"Toda vida é yoga"


Parvati (esposa de Shiva) convenceu Shiva a inventar o yoga por compaixão. A vida é dura. A felicidade geralmente é esquiva. Nós adoecemos, ficamos velhos e morremos. Nós nos tornamos vítimas da ilusão de que isto é tudo o que existe. Ao compreender como é difícil manter a perspectiva, Parvati pediu a Shiva que inventasse um sistema que ajudasse as pessoas a lidar com o inevitável sofrimento inerente à vida de um ser humano, e ele fez isso. Portanto, ele é honrado como o primeiro professor de yoga, e ela como a primeira aluna.
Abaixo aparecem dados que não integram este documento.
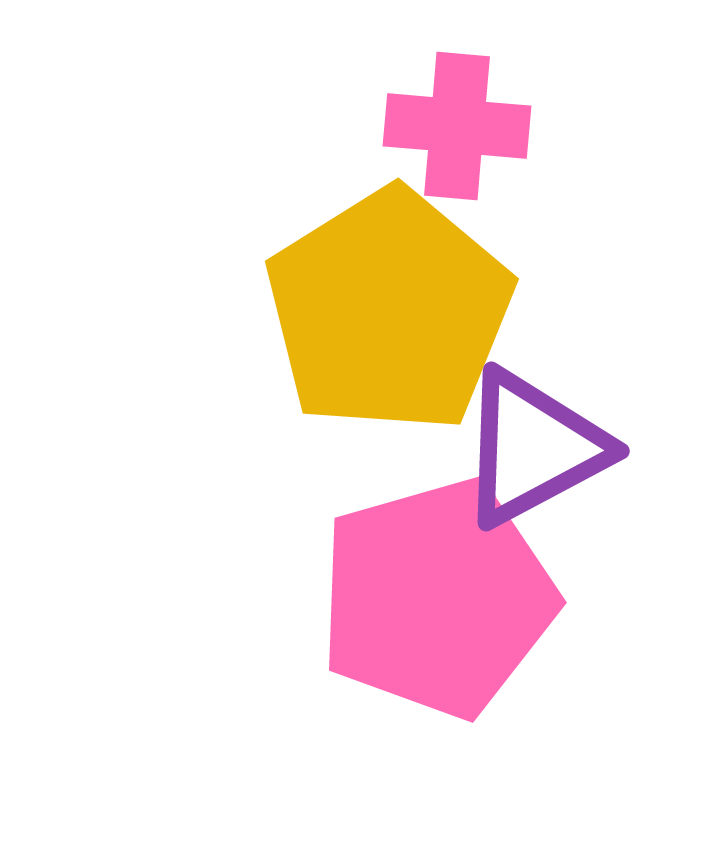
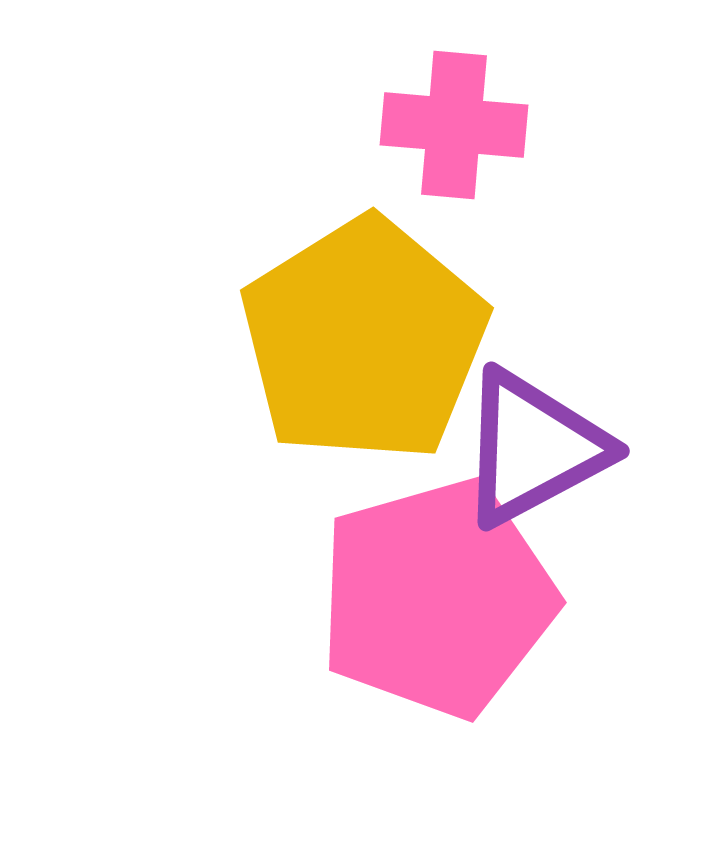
pink cross: moved 3 px left, 1 px up
yellow pentagon: moved 25 px left, 29 px down
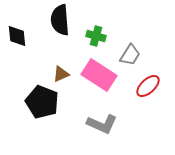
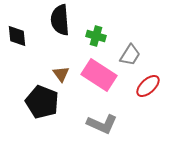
brown triangle: rotated 42 degrees counterclockwise
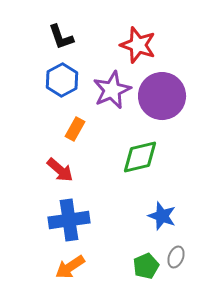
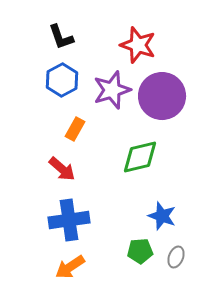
purple star: rotated 6 degrees clockwise
red arrow: moved 2 px right, 1 px up
green pentagon: moved 6 px left, 15 px up; rotated 20 degrees clockwise
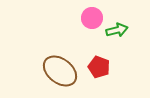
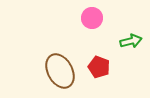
green arrow: moved 14 px right, 11 px down
brown ellipse: rotated 24 degrees clockwise
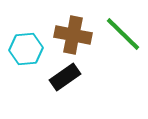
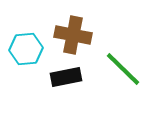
green line: moved 35 px down
black rectangle: moved 1 px right; rotated 24 degrees clockwise
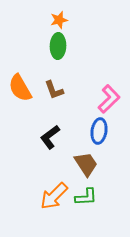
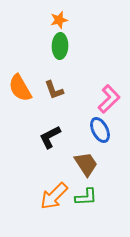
green ellipse: moved 2 px right
blue ellipse: moved 1 px right, 1 px up; rotated 35 degrees counterclockwise
black L-shape: rotated 10 degrees clockwise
Na condição de professor universal Dakshinamurti, ele se senta no monte Kailash, no ponto mais setentrional da Índia, de frente pra o sul olhando para baixo para o mundo inteiro, uma das mãos erguidas no gesto que significa: "Não tenha medo"!
Shiva é conhecido como o destruidor, na trindade indiana de Brahma (criador), Vishnu (preservador) e Shiva; mas o que destrói e a negatividade, a ilusão, as coisas que devem desaparecer para dar espaço às novas criações e a um nível mais elevado de consciência. A noção de Shiva destruindo e recriando o mundo em ciclos eternamente repetitivos reaparece na cosmologia do século XXI com a teoria da relatividade de Einstein, e com a descoberta de que nossos corpos estão destruindo e renovando as próprias células de um modo contínuo; nós somos completamente transformados a cada sete anos.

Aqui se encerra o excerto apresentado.